### INPUT FOR THIS TASK
********

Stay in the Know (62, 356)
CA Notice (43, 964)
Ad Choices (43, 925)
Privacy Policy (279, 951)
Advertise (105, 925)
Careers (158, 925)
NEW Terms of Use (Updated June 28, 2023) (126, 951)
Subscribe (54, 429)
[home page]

********

### ACTIVITY
The full listing is to be restated word for word.

### SOLUTION TO THIS TASK
Stay in the Know (62, 356)
CA Notice (43, 964)
Ad Choices (43, 925)
Privacy Policy (279, 951)
Advertise (105, 925)
Careers (158, 925)
NEW Terms of Use (Updated June 28, 2023) (126, 951)
Subscribe (54, 429)
[home page]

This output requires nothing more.